In recording, sex offender rabbi boasts of accidental $80k donation

To mocking laughter, Eliezer Berland says he told an English-speaking woman to cough up $18,000. She heard $80,000 and complied, then he asked for more

Marissa Newman is The Times of Israel political correspondent.

Rabbi Eliezer Berland speaks with students in a video from several years ago (Screen capture: YouTube)
Rabbi Eliezer Berland speaks with students in a video from several years ago (Screen capture: YouTube)

Eliezer Berland, a convicted sex offender and self-styled messiah, has boasted of exploiting a woman who donated tens of thousands of dollars, according to a recording obtained by The Times of Israel that is punctuated by derisive laughter from his followers.

Long considered a cult-like leader to thousands of his followers from the Bratslav Hasidic sect, Berland fled Israel in 2013 amid allegations that he had sexually assaulted several female followers. After evading arrest for three years and slipping through various countries, Berland, 81, was sentenced to 18 months in prison in November 2016 on two counts of indecent acts and one case of assault, as part of a plea deal that included 7 months of time served. He was freed just five months later, in part due to ill health.

Since then, he has resumed his activities as the leader of the Shuvu Bonim community, an offshoot of the Bratslav sect that has been disavowed by the broader Hasidic dynasty.

Berland’s Shuvu Bonim — whose activities focus on religious outreach to secular Israelis — has long been rumored to demand exorbitant donations in exchange for mystical and religious rites, including blessings and promises to heal the sick.

Activists who have spoken to The Times of Israel in the past have cited several cases of followers who, they say, have sold their houses or have been plunged into debt for these benedictions, in what they argue is tantamount to extortion by a cult-like leader with undue influence over his followers.

The donations — provided by ostensibly consenting adults for a religious service — are not illegal under Israeli law.

Supporters of Eliezer Berland argue with protesters  in front of a conference hosting the rabbi, who was charged with sexual assault, in Bat Yam, central Israel, on January 30, 2017. (Tomer Neuberg/Flash90)

Now, a recording peppered with mocking titters provides a glimpse at Berland’s attitude toward the donors.

“On Christmas, we had a meeting, and in the middle of the meeting, a telephone call came that a woman donated NIS 300,000, $80,000,” Berland says in the recording, which is not dated.

“I had told her 18[,000] — that’s what I told her — and she heard 80,” Berland says, indicating that he had spoken to the woman in English.

After an indistinct murmur, he says he went on to ask for more money: “I told her now we need another 50,000 [unclear if dollars or shekels], so she said, ‘I don’t have any more.’ I said, ‘Then speak to your friends.'”

“So she made dozens of telephone calls, and didn’t manage to collect even one agura [cent], and then she remembered that she has a friend, here in Israel, who is having a wedding [in the family], so I told her, pick up the phone to your friend and ask if she can loan you [the money]…”
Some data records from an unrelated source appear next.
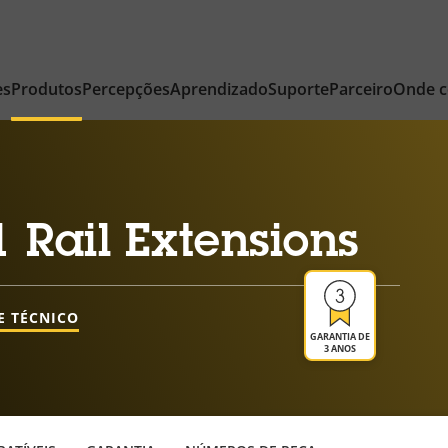
es
Produtos
Percepções
Aprendizado
Suporte
Parceiro
Onde 
 Rail Extensions
E TÉCNICO
GARANTIA DE
3 ANOS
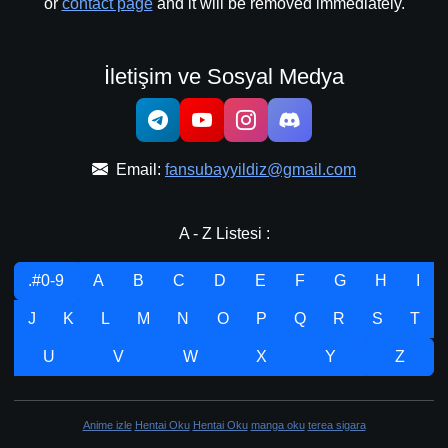
or
contact page
and it will be removed immediately.
İletişim ve Sosyal Medya
Email:
fansubayyildiz@gmail.com
A - Z Listesi :
.#0-9
A
B
C
D
E
F
G
H
I
J
K
L
M
N
O
P
Q
R
S
T
U
V
W
X
Y
Z
Anime izle
Hentai Oku
Hentai Oku
manga oku
terea sigara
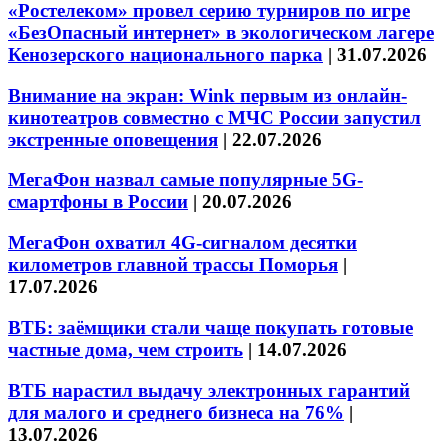
«Ростелеком» провел серию турниров по игре
«БезОпасный интернет» в экологическом лагере
Кенозерского национального парка
|
31.07.2026
Внимание на экран: Wink первым из онлайн-
кинотеатров совместно с МЧС России запустил
экстренные оповещения
|
22.07.2026
МегаФон назвал самые популярные 5G-
смартфоны в России
|
20.07.2026
МегаФон охватил 4G-сигналом десятки
километров главной трассы Поморья
|
17.07.2026
ВТБ: заёмщики стали чаще покупать готовые
частные дома, чем строить
|
14.07.2026
ВТБ нарастил выдачу электронных гарантий
для малого и среднего бизнеса на 76%
|
13.07.2026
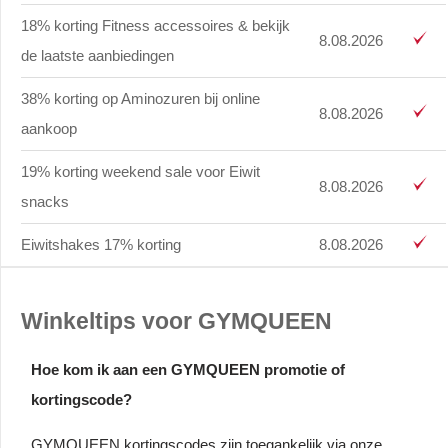
18% korting Fitness accessoires & bekijk
8.08.2026
de laatste aanbiedingen
38% korting op Aminozuren bij online
8.08.2026
aankoop
19% korting weekend sale voor Eiwit
8.08.2026
snacks
Eiwitshakes 17% korting
8.08.2026
Winkeltips voor GYMQUEEN
Hoe kom ik aan een GYMQUEEN promotie of
kortingscode?
GYMQUEEN kortingscodes zijn toegankelijk via onze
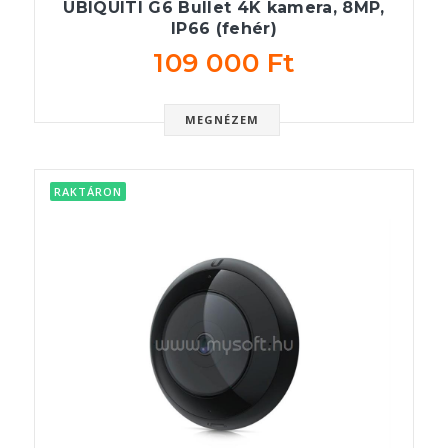
UBIQUITI G6 Bullet 4K kamera, 8MP,
IP66 (fehér)
109 000 Ft
MEGNÉZEM
RAKTÁRON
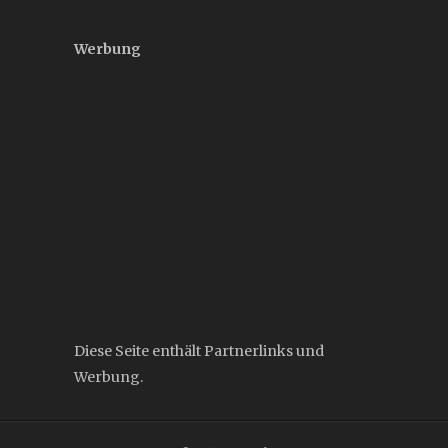
Werbung
Diese Seite enthält Partnerlinks und
Werbung.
Contacted by The Times of Israel, Barak Barber, a current Berland aide, did not deny the authenticity of the recording.

Asked to comment, he wrote that “I don’t understand what there is to react to. What did you hear [in the recording] that isn’t okay?”

Barber said the recording “is very old. I’ve never heard the rabbi berating anyone, ever, but those who don’t understand his exaltedness will never understand any explanation, so it’s not worth the effort.”